Politicians and community leaders dismiss recent US warnings of "specific and credible" threats against its diplomatic missions or citizens as an over-reaction or an attempt to embarrass the Government into taking action against hardline Muslims.

In some quarters, al-Faruq's sensational testimony that he was aware of plots to assassinate President Megawati Sukarnoputri has met with derision. Such scepticism is fuelled by the fantastic nature of some of al-Faruq's allegations.

According to a CIA summary, he alleged that two plots against the President failed because on one occasion an assassin blew his leg off with a home-made bomb he was carrying in a Dunkin' Donuts box, and on another occasion the plotters failed to smuggle into Indonesia the guns they wanted.

Al-Faruq, in his early 30s, has been described as a Kuwaiti, although authorities in Kuwait say he is an Iraqi by the name of Mahmoud Ahmad Mohammed Ahmad.

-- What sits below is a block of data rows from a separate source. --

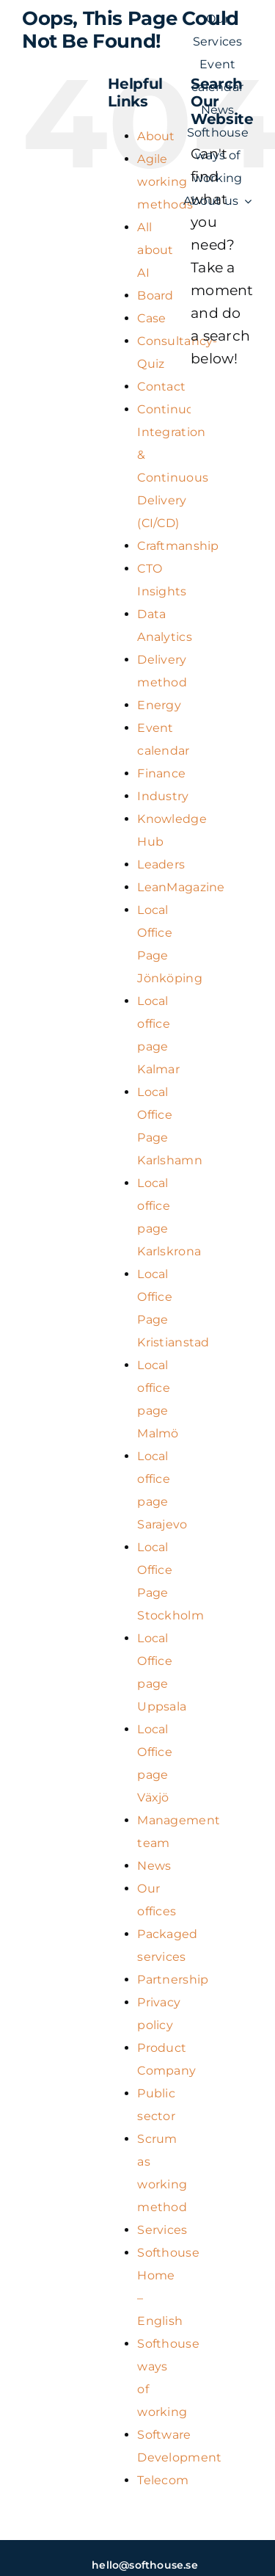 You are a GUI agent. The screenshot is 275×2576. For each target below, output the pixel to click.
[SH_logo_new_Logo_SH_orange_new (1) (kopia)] (97, 111)
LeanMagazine (180, 887)
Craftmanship (178, 546)
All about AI (155, 250)
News (154, 1866)
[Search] (209, 403)
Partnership (172, 1980)
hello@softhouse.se (145, 2565)
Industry (162, 796)
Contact (161, 386)
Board (155, 295)
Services (162, 2230)
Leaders (161, 864)
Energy (159, 705)
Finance (161, 773)
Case (151, 318)
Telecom (162, 2480)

According to statements he gave to the CIA, he was assigned by senior al-Qa'ida operational commanders to work with southeast Asian terror network Jemaah Islamiah in the late 1990s.

The operations he later worked on are more notable for their failures than successes. His al-Qa'ida handlers gave him the task of planning "large-scale attacks against US interests in Indonesia, Malaysia, Philippines, Singapore, Thailand, Taiwan, Vietnam and Cambodia". He developed plans for car and truck bomb attacks against US embassies in the region in 2000 and 2002.

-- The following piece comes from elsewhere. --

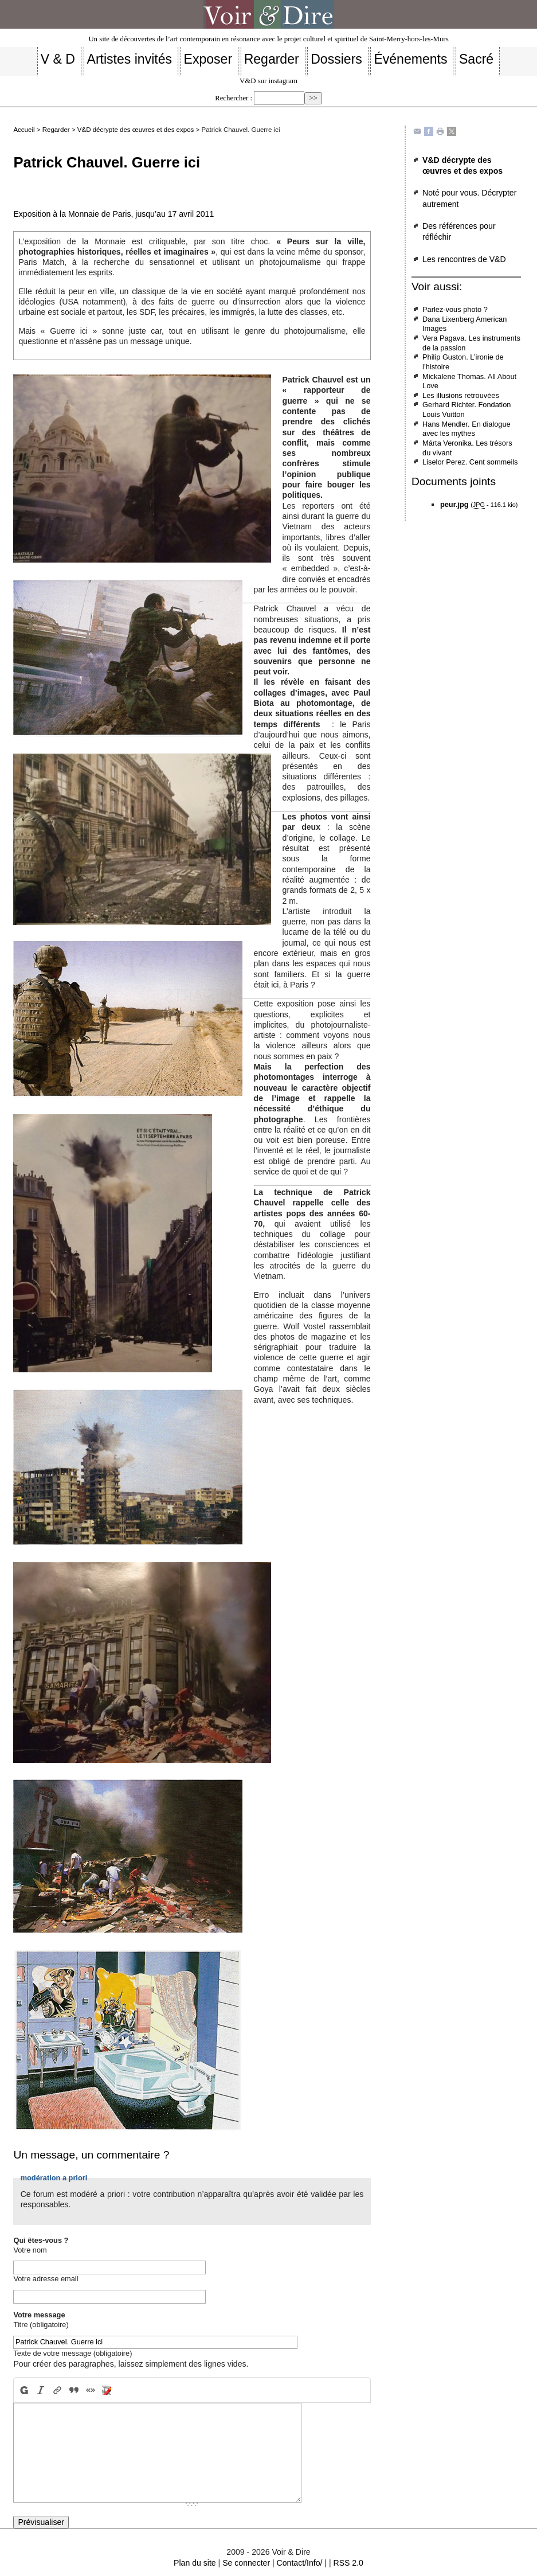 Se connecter (246, 2562)
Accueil (23, 129)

He also tried to recruit suicide bombers for an attack on a US Navy vessel in the east Java port of Surabaya.

All these operations against hard targets did not materialise, either because they confronted effective security barriers or because of operational failure.

But where the terrorist network al-Faruq describes had more success was against softer domestic targets. He has claimed Jemaah Islamiah's leader in Indonesia – firebrand cleric Abu Bakar Bashir – was intent on inciting a "religious civil war in Indonesia in order to achieve his vision of a pure Islamic state under Islamic law".

To that end Bashir, al-Faruq alleges, approved and gave material support to the bombings of churches in Indonesia during Christmas 2000. Eighteen people were killed, a number of them members of bombing parties. Bashir also allegedly ordered the April 1999 bombing of Jakarta's main mosque in the hope of blaming Christians and provoking unrest.

These allegations should be of great interest to Indonesian police, yet Bashir, who was questioned early this year over allegations of masterminding terrorism, remains free. Police and government ministers say they have no evidence to launch a prosecution.

The problem for the Government is as much political as legal. Given the widespread scepticism over terrorism, there is concern Bashir's detention would prompt a backlash and help incite radical Muslims. The Government could be portrayed as doing the US's bidding. Indeed, the secrecy surrounding al-Faruq's arrest and other operations is designed to avoid that perception.

But increasingly, Jakarta faces being caught between demands to clean up its own backyard and domestic hostility to US policy.

Singaporean officials this week announced details of the activities of 19 Jemaah Islamiah members arrested on August 16. As more information emerges about a region-wide terrorist network, overlapping Indonesia, Singapore, Malaysia and the Philippines, pressure on the Indonesian Government to take a stand increases.

But its freedom to take such a stand risks being increasingly constrained as US policy heads in more controversial directions, such as an attack on Iraq. For Megawati, keeping both US and domestic opinions happy won't be easy.